Pekan Raya IAT 2021: “Melihat Wajah Islam Indonesia melalui Media Sosial Zaman Kiwari”

Kamis (14/10/2021), Pada puncak acara Pekan Raya IAT Tahun 2021, Himpunan Mahasiswa Program Studi Ilmu Al-Quran dan Tafsir (HMPS IAT) menyelenggarakan Webinar Nasional . Webinar ini bertajuk “Melihat Wajah Islam Indonesia melalui Media Sosial Zaman Kiwari”, dilaksanakan secara daring dengan menghadirkan dua narasumber yang cukup terkenal, yaitu Habib Husein Ja’far Al-Haidar, seorang Dai muda, dan Miski Mudin, Sekretaris Prodi IAT UIN Maulana Malik Ibrahim.
Silpia, Ketua HMPS IAT 2021, mengatakan, selain untuk memeriahkan acara Pekan Raya IAT 2021, acara ini juga bertujuan untuk mengedukasi mahasiswa perihal keadaan islam di zaman sekarang, terutama dalam kacamata media sosial. Menurutnya, tema ini adalah tema yang perlu diangkat karena kesesuaiannya dengan kondisi zaman sekarang. Dengan terlaksananya webinar ini, wanita asal Jambi itu berharap, mahasiswa dapat mengerti bagaiamana kondisi islam terkini dan dapat mengambil peran menghadapi realita yang ada.
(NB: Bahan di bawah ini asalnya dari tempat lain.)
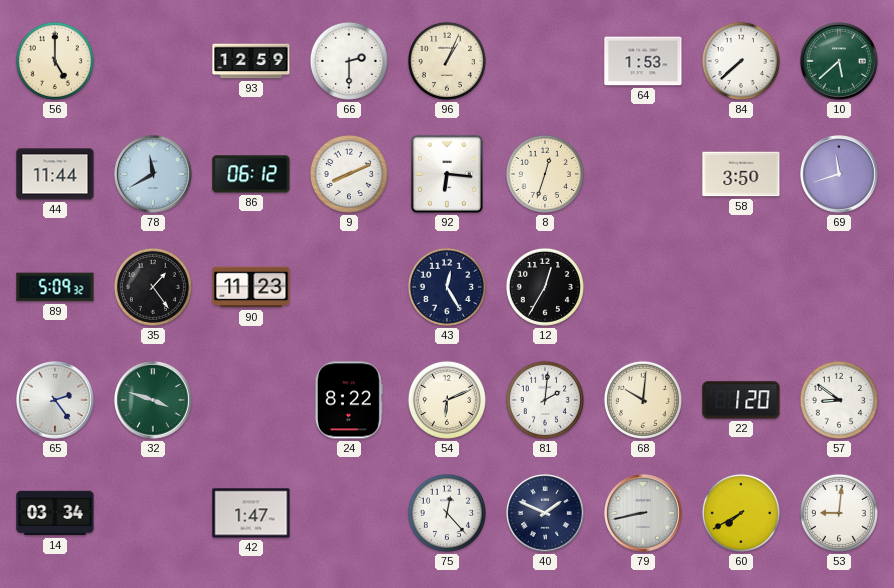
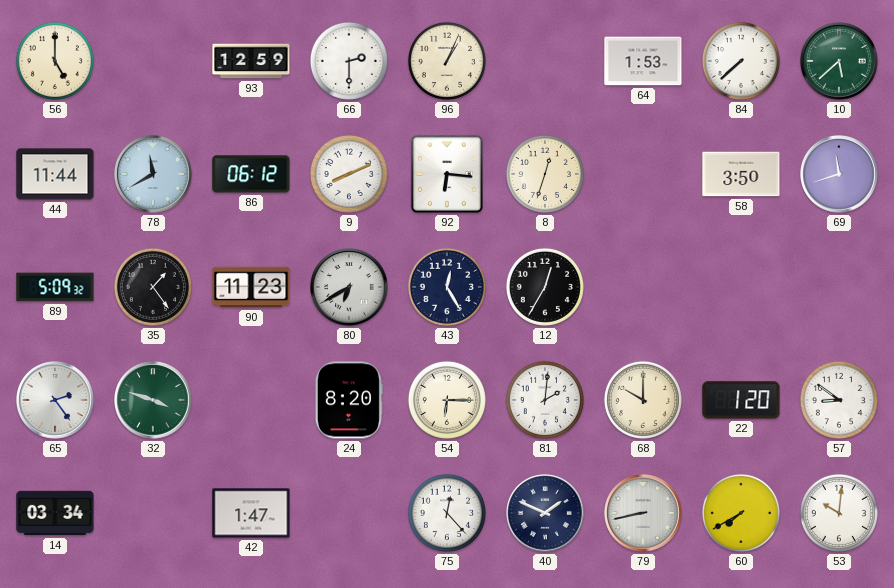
80: none -> 6:40
24: 8:22 -> 8:20
54: 6:11 -> 6:15
68: 10:01 -> 10:00
53: 9:01 -> 10:01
“supaya mahasiswa tahu, peran kita di zaman kiwari ini bagaimana.” ujarnya.
Sebelum dimulainya pematerian, Miftahurrahman sebagai moderator memberikan gambaran pentingnya tema tersebut. ia berpendapat, saat ini islam berkembang pesat melalui media sosial. oleh karena itu, maka ia menganggap penting untuk melihat kondisi islam Indonesia dalam kacamata media sosial.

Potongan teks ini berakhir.